Relator da CPI do Cachoeira retira proposta de indiciar jornalistas e Gurgel

Cunha afirma que está disposto a retirar o ‘secundário’, desde que partidos aprovem o ‘essencial’

Eugênia Lopes, de O Estado de S. Paulo,

27 de novembro de 2012 | 22h28

BRASÍLIA - Na tentativa de aprovar o relatório final da CPI do Cachoeira, o deputado Odair Cunha (PT-MG) recuou e apresentou nesta terça-feira, 27, formalmente à bancada governista proposta para retirar do texto o pedido de indiciamento de cinco jornalistas - entre eles, Policarpo Júnior, redator-chefe da revista Veja - e a sugestão para que o procurador-geral da República, Roberto Gurgel, seja investigado pelo Conselho Nacional do Ministério Público. Cunha classificou esses dois itens de “secundários” e “acessórios” e, por isso, passíveis de saírem do relatório.

“Se os partidos se comprometeram a aprovar o essencial, estou disposto a retirar o secundário. O encaminhamento do procurador-geral para o conselho e o indiciamento dos jornalistas é irrelevante; não é uma questão central. Se o procurador e os jornalistas são elementos que criam obstáculos à aprovação do relatório, abro mão deles”, afirmou.
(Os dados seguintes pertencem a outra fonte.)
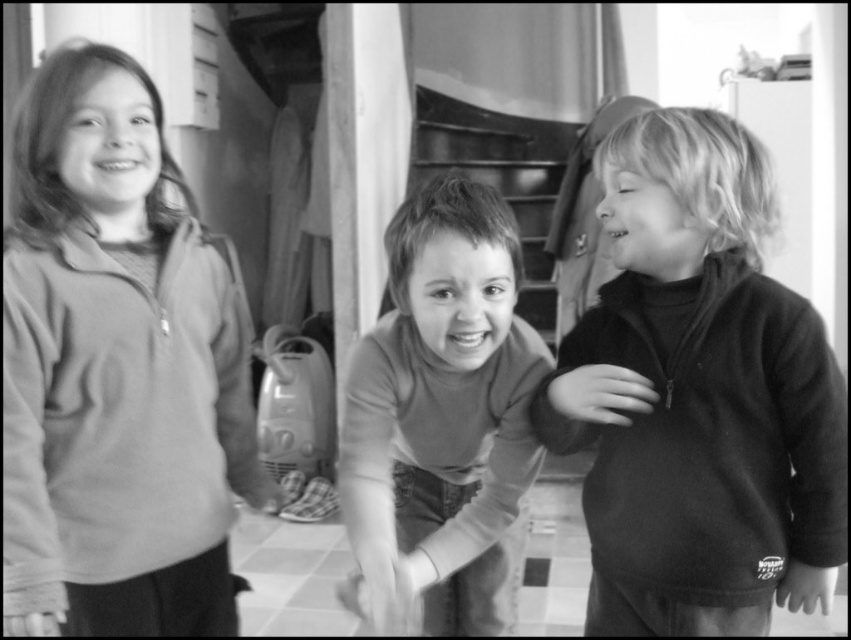 You are standing at the origin point in the image. There is a soft fleece sweatshirt at left represented by point (116, 371). Can you determine the direction of the soft fleece sweatshirt at left from your current position?

The soft fleece sweatshirt at left is located at point (116, 371), which is to the left side of the image. Therefore, the direction of the soft fleece sweatshirt at left from the origin point is to the left.

You are a tailor who needs to determine which item requires more fabric to make between the velvet black sweater at right and the smooth brown shirt at center. Based on their sizes in the image, which one would need more fabric?

The smooth brown shirt at center requires more fabric because it occupies more space than the velvet black sweater at right in the image. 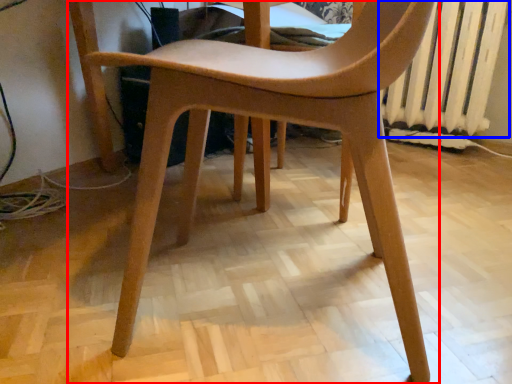 Question: Among these objects, which one is nearest to the camera, chair (highlighted by a red box) or radiator (highlighted by a blue box)?

Choices:
 (A) chair
 (B) radiator

Answer: (A) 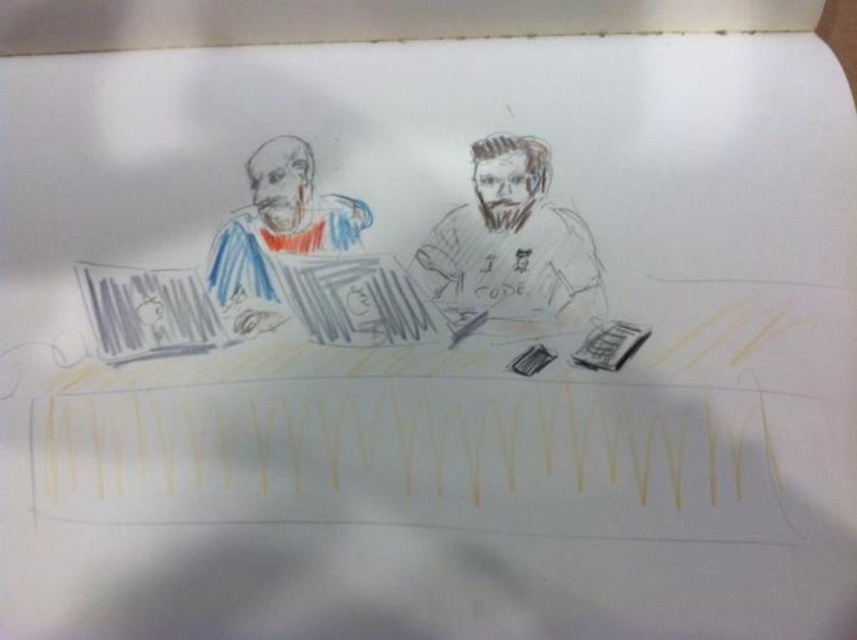 Question: Does gray pencil sketch of man at center have a larger size compared to matte blue and red striped shirt at left?

Choices:
 (A) no
 (B) yes

Answer: (B)

Question: Can you confirm if gray pencil sketch of man at center is bigger than matte blue and red striped shirt at left?

Choices:
 (A) yes
 (B) no

Answer: (A)

Question: Is gray pencil sketch of man at center closer to camera compared to matte blue and red striped shirt at left?

Choices:
 (A) no
 (B) yes

Answer: (B)

Question: Which object is farther from the camera taking this photo?

Choices:
 (A) matte blue and red striped shirt at left
 (B) gray pencil sketch of man at center

Answer: (A) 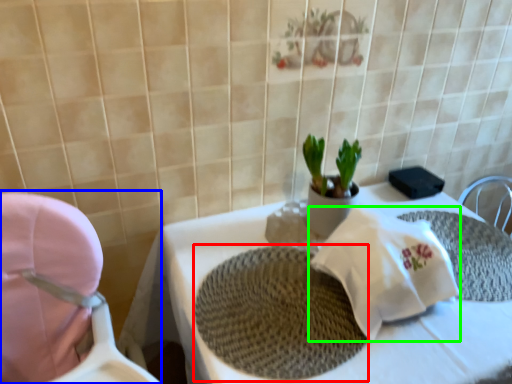 Question: Which is nearer to the place mat (highlighted by a red box)? baby carriage (highlighted by a blue box) or material (highlighted by a green box).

No lugar de pedir o indiciamento dos jornalistas, Cunha deverá solicitar que a Polícia Federal aprofunde as investigações sobre as relações deles com o esquema do contraventor Carlos Augusto Ramos, o Carlinhos Cachoeira. O relator se reuniu ontem com os integrantes da bancada aliada que integram a CPI e apresentou a proposta de retirada dos itens considerados polêmicos. O PMDB não aceita nem o indiciamento dos jornalistas nem o encaminhamento de Gurgel para o conselho.

Com mais de cinco mil páginas, o relatório de Cunha foi mal recebido pelos integrantes da CPI, que ameaçam derrubar todo o texto. Além dos jornalistas e de Gurgel, outro ponto polêmico foi o pedido de indiciamento de Fernando Cavendish, dono da Delta Construções. Os aliados são contra, mas, por enquanto, nenhum partido pediu a retirada do indiciamento do empresário. A integrantes da CPI, Cunha confidenciou que não vai retirar espontaneamente Cavendish do relatório.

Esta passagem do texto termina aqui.